§ Requirement
In the material beneath, how many lines contain the word "Masai"? Give the count alone.
Start of Study material
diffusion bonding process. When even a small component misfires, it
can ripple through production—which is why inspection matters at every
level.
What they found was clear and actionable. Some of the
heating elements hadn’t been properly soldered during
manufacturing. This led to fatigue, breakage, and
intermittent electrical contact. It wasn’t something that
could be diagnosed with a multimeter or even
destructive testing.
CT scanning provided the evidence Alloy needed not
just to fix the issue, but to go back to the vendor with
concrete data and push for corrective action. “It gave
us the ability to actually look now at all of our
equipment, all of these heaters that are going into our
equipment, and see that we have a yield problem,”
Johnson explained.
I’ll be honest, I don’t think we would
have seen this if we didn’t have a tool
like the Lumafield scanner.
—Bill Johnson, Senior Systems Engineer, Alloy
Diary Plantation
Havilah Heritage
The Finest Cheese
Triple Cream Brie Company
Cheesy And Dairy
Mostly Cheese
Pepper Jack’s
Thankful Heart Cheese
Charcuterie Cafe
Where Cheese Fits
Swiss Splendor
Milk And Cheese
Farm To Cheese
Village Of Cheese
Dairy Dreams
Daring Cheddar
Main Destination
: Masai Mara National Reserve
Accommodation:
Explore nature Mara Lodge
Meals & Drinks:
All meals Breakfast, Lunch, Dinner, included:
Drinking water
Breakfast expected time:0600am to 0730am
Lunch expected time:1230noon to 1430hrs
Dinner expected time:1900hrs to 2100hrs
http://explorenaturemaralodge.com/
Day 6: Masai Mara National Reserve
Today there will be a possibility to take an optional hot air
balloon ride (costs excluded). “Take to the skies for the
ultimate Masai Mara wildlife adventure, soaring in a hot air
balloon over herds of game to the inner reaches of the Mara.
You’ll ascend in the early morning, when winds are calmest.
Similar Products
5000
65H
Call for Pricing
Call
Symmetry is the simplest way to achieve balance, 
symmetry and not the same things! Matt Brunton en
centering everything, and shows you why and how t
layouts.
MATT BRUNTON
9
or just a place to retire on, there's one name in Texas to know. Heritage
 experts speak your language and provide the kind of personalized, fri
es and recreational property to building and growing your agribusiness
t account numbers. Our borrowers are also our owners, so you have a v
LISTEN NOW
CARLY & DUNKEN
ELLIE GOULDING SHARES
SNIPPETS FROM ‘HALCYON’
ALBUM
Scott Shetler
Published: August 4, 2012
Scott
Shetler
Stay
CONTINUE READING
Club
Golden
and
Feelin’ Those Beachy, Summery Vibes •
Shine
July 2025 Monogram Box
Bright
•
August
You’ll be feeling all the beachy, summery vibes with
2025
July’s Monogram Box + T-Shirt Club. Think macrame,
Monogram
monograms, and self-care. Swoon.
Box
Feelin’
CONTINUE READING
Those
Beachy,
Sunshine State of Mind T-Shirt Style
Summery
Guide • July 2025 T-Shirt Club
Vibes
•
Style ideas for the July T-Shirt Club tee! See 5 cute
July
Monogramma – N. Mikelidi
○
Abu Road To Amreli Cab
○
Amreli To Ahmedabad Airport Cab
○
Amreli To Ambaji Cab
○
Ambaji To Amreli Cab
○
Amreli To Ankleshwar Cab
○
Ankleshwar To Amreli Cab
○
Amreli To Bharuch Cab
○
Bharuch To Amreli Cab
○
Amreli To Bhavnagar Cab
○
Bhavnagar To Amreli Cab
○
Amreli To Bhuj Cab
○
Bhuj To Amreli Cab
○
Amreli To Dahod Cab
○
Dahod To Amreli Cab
End of Study material
§ Task result
3